If you spend any time watching CNBC these days, you've no doubt seen the flashing orange alerts and special reports trumpeting new all time highs in the Dow Jones Industrial Average Index. We've found their exuberance somewhat comical here in our offices, as it just doesn't seem as relevant or important as when it was happening back in 1999 and 2000.

Why is it that nobody much cares about the Dow at new all time highs? What's missing this time? Well, for starters, I believe very few people are actually invested 100% in the DIA tracking stock which tracks the performance of the Dow Index. Most people instead have a portfolio of stocks which may or may not resemble the performance of the 30 stocks comprising the DJIA Index. So the talking heads on television telling many investors that the Dow is at all time highs is a lot like a Chicago weather man telling locals that it was another bright and sunny day in San Diego.

Perhaps the reason no one is as excited about the Dow hitting a record is because so many investors got burned last time around.

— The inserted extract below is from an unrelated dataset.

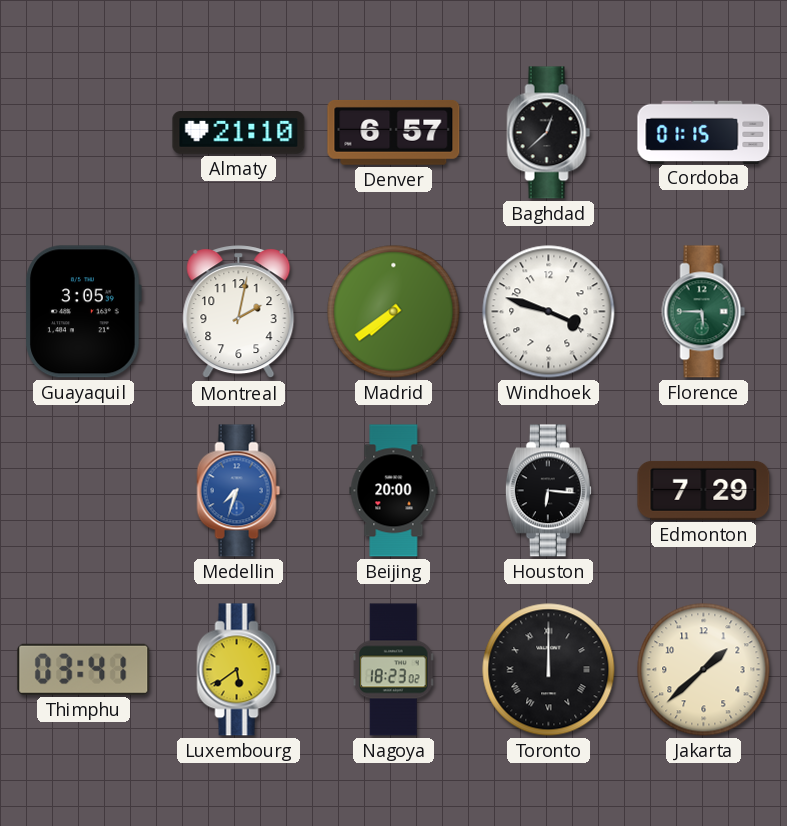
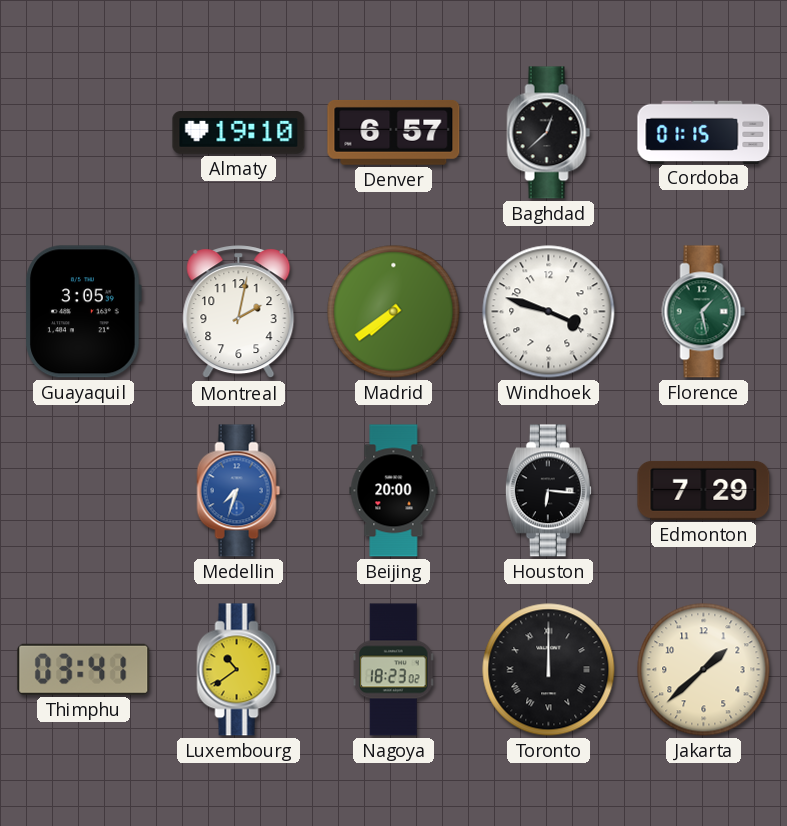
Almaty: 21:10 -> 19:10
Florence: 5:45 -> 1:28
Luxembourg: 5:39 -> 10:39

After hitting all time highs in the early part of 2000, the DJIA is up just 7% since then, with nearly all of those gains coming in just the last few months. Compare that small gain with the 50% gain seen in the CSFB Managed Futures Index* over the same time period.

*The managed futures component of the Credit Suisse/Tremont Hedge Fund Index consists of approximately 33 different commodity pools and managed futures account programs.

So while the pundits on television are remarking how impressive the DJIA's rally off the lows seen at the end of 2002 is, and how the sky is the limit now that we've hit new record highs - it only seems prudent to put this rally in perspective and ask what's next? And while we can argue the relevance of the DJIA to individual investor's portfolios, it does remain a pretty good proxy for the overall US stock market in my opinion. .

What's Next?

In looking at what's next, it pays to take a peek back in history to see what type of market environments have followed past historic record high closes, perhaps showing what we could encounter over the next 10 years or so. The two charts below show two extremes in 10 year price action, and highlight just how different a decade can look in the stock market.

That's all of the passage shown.